The Tennessee girl who vanished earlier this year with former teacher Tad Cummins said that as she feared for her life while with him, the public perception of her became skewed, as people reportedly began forming opinions before truly understanding what happened.
“[People] think they know what happened,” Elizabeth Thomas said in an exclusive interview with “20/20″ correspondent, Eva Pilgrim. “They think that I’m a whore. They think that I like old men and that’s not the case.”
Elizabeth was just 15 when she left her home in Culleoka, Tennessee, with former health sciences teacher, Tad Cummins, 51 at the time. Cummins reportedly drove across state lines with the teen, which sparked a nationwide manhunt and an AMBER Alert. A little over a month later, authorities found the pair in a small shack in a secluded, wooded area in northern California.

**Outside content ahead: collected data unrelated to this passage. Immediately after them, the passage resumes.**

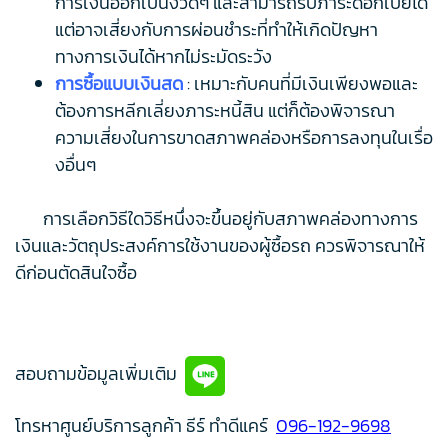
การเงินออกเป็นงวดๆ และสามารถรับภาระดอกเบี้ยได้
แต่อาจเสี่ยงกับการผ่อนชำระที่ทำให้เกิดปัญหา
ทางการเงินได้หากไม่ระมัดระวัง
การซื้อแบบเงินสด
: เหมาะกับคนที่มีเงินเพียงพอและ
ต้องการหลีกเลี่ยงภาระหนี้สิน แต่ก็ต้องพิจารณา
ความเสี่ยงในการขาดสภาพคล่องหรือการลงทุนในเรื่อ
งอื่นๆ
การเลือกวิธีใดวิธีหนึ่งจะขึ้นอยู่กับสภาพคล่องทางการ
เงินและวัตถุประสงค์การใช้งานของผู้ซื้อรถ ควรพิจารณาให้
ดีก่อนตัดสินใจซื้อ
สอบถามข้อมูลเพิ่มเติม
โทรหาศูนย์บริการลูกค้า ธีร์ ทำดีแคร์
096-192-9698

The teen’s story gained national attention, but little details were known publicly, until now, about what transpired between the two that prompted Elizabeth to leave her hometown with a man old enough to be her father.
“He made me feel like I didn’t have anyone else, and no one really cared about me like he did,” Elizabeth explained.
Cummins met Elizabeth while teaching at the Culleoka Unit School in Maury County, where the teen attended school. Elizabeth said she had been home schooled most of her life, but once she was removed from her mother’s care after reports of child neglect and abuse, she entered the public school system, where Cummins initially became a mentor.
Elizabeth said she was depressed and lonely after the abuse endured by her mother and wanted to seek mental health help, but Cummins persuaded her not to, telling her it would “change” her.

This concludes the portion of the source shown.